The ELBO for this model is
\[\begin{align} L[q] &= \mathbb{E}_{z\sim q}\left[\sum_{i=1}^n \log p(x_i \,|\, z) + \log p(z)\right] - \mathbb{E}_{z\sim q}\left[\log q(z)\right] \\ &= \mathbb{E}_{z \sim q}\left[ k z - n e^z - \frac{\left(z - \mu_0\right)^2}{2\sigma_0^2}\right] + \mathbb{H}[q] + \, \text{const} \end{align}\]With a Gaussian variational distribution \(q = \mathcal{N}(m, s^2)\) we can compute all expectations,
\[L(m, s^2) = k m - n e^{m}e^{\frac{1}{2}s^2} - \frac{m^2 + s^2 - 2\mu_0 m}{2\sigma_0^2} + \frac{1}{2} \log s^2 + \,\text{const}\]When there are no observations (\(n = k = 0\)), the model is conjugate and the maximum be found exactly - unsurprisingly this is just \(m = \mu_0, s^2 = \sigma_0^2\). The term \(e^{m}e^{\frac{1}{2}s^2}\) spoils this, however.

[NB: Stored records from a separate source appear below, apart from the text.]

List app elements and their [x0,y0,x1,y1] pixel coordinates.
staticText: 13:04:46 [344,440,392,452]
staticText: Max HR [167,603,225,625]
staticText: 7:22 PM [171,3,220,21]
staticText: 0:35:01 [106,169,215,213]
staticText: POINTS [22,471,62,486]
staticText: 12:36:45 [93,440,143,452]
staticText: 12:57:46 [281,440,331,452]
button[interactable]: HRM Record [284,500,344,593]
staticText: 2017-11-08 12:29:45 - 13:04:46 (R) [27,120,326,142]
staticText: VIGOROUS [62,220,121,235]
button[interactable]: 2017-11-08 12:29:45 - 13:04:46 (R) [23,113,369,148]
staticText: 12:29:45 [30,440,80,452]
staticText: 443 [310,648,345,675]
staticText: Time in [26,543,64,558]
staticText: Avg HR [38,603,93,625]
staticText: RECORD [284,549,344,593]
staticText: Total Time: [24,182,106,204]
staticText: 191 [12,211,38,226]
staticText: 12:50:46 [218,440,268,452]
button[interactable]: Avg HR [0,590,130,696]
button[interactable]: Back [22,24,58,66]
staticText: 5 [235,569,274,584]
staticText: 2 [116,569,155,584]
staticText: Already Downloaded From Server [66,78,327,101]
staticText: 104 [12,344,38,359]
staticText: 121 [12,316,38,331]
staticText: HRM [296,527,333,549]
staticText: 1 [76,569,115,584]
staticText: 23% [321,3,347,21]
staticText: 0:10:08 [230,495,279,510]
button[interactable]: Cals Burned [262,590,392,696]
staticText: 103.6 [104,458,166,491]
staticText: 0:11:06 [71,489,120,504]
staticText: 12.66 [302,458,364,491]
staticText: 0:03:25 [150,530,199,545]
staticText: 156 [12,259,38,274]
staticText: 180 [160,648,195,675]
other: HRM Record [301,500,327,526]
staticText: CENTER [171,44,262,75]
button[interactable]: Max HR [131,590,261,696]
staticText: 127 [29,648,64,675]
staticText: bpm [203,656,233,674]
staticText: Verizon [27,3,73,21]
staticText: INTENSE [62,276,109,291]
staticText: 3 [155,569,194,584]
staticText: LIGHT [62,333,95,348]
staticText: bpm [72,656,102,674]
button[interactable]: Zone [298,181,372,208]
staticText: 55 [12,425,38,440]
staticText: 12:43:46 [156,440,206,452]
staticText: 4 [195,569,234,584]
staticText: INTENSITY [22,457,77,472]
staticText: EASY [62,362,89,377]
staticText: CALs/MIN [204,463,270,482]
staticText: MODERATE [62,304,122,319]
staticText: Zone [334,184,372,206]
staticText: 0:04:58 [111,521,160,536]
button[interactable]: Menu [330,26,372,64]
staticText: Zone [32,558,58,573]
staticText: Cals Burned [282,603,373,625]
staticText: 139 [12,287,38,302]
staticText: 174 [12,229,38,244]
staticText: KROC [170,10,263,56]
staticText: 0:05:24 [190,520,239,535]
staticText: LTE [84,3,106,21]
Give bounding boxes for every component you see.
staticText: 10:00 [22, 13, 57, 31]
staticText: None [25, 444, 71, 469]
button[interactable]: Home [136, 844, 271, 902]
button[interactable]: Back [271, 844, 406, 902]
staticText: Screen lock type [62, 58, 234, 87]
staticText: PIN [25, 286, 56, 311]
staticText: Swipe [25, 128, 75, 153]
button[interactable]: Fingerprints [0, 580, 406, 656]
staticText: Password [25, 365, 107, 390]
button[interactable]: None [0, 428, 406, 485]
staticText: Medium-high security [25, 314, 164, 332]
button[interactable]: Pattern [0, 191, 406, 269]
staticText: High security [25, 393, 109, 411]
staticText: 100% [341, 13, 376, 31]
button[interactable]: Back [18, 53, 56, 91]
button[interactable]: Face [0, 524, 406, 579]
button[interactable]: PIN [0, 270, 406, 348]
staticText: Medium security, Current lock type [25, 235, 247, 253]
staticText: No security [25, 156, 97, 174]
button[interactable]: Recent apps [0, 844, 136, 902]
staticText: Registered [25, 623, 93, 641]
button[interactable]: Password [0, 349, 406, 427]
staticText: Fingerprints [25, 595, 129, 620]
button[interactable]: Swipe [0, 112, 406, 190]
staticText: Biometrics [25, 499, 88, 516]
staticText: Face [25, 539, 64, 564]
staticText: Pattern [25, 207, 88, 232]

Generalized Newton’s Method
The idea behind the Newton method in minimization is to locally approximate a hard objective by a parabola by matching derivatives. The exact mimimum of the parabola is the next step in an iterative solution.
Thomas Minka’s generalized Newton’s method consists in replacing the quadratic term by some other non-linear function that is tailored to the problem at hand.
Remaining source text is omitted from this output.